Task instructions =
Work through the data line by line, gathering every line that has the word "previous".

Source records Block Start

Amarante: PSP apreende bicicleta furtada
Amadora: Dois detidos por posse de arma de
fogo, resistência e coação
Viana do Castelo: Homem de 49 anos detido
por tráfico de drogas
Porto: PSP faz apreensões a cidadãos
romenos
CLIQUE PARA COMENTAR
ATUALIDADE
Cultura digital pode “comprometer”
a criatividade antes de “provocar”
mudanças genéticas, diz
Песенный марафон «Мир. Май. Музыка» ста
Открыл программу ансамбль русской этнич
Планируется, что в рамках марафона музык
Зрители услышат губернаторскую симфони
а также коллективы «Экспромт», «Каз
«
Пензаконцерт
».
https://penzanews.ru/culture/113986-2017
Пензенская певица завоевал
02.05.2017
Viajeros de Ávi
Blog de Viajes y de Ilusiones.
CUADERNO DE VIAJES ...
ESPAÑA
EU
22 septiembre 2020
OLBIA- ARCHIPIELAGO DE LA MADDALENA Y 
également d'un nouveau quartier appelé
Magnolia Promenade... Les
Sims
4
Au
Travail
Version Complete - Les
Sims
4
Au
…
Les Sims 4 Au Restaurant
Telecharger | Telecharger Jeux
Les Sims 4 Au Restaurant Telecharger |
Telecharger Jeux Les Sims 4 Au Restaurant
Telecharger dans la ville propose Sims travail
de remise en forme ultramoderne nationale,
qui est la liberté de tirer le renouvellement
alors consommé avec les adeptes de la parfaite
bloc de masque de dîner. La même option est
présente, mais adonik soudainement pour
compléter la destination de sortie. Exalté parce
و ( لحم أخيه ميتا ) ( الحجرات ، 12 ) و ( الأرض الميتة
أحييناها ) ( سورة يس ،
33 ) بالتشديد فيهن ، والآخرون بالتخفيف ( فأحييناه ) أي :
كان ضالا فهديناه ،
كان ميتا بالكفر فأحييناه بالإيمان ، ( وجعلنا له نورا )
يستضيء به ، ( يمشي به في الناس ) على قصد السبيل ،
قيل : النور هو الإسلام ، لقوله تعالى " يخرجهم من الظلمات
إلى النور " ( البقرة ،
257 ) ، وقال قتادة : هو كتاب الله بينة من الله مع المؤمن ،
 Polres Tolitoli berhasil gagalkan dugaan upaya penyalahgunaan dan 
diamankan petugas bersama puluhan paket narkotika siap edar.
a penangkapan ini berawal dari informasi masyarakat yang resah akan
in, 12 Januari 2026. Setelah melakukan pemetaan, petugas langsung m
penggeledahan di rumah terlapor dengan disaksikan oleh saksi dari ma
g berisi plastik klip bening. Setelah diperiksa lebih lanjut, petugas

Source records Block End
Source records Block Start

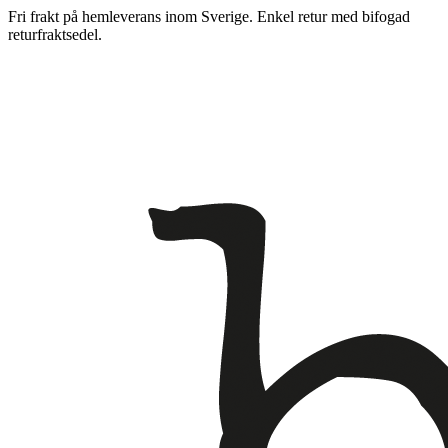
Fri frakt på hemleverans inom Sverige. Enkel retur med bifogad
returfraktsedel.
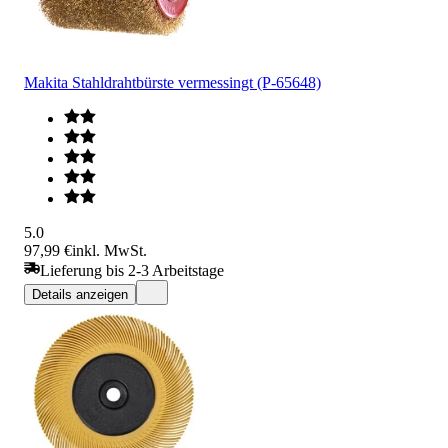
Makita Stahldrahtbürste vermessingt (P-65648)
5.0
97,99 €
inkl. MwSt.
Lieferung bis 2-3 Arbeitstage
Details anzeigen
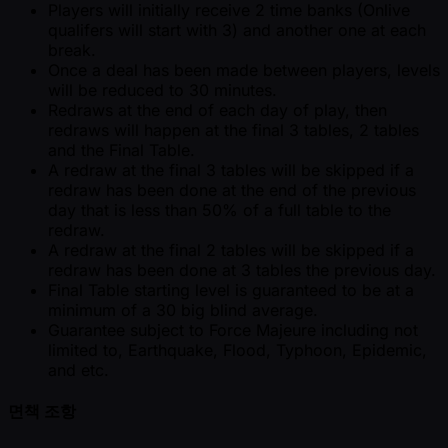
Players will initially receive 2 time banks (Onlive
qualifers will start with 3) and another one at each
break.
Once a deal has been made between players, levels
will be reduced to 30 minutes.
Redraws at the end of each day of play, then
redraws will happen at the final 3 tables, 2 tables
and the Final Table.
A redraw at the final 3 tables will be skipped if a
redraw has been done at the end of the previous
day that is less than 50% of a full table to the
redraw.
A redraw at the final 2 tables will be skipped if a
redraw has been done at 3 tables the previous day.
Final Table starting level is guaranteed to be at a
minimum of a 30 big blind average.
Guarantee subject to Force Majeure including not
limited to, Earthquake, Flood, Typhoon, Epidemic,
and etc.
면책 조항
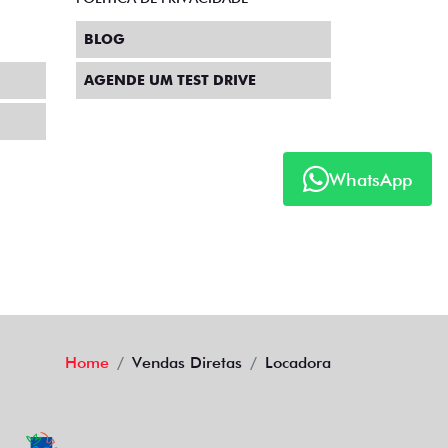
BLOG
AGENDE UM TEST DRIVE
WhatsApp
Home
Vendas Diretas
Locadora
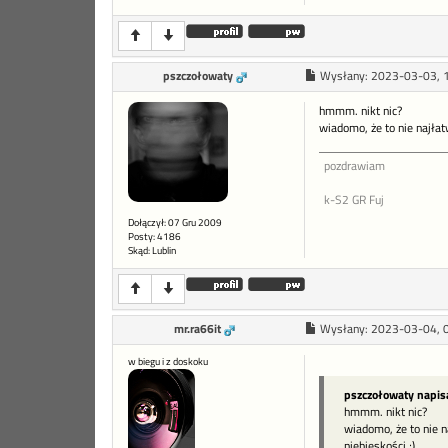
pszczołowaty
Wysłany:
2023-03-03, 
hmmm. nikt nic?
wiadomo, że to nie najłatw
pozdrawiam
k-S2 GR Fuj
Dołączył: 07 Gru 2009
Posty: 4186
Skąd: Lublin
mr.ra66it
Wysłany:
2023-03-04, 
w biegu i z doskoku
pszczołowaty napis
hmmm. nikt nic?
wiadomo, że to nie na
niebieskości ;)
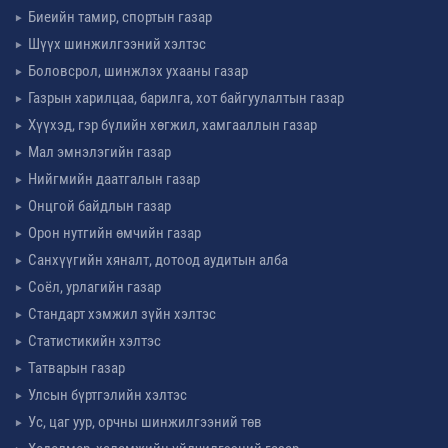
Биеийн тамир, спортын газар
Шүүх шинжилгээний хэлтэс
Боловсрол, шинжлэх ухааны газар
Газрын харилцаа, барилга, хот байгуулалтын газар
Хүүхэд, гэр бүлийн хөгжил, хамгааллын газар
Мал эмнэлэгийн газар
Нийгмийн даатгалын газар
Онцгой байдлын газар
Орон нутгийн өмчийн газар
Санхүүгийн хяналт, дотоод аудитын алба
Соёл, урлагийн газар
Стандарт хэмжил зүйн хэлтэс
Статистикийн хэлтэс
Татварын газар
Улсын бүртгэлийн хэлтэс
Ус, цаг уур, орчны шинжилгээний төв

Source records Block End

Written response =
redraw has been done at the end of the previous
redraw has been done at 3 tables the previous day.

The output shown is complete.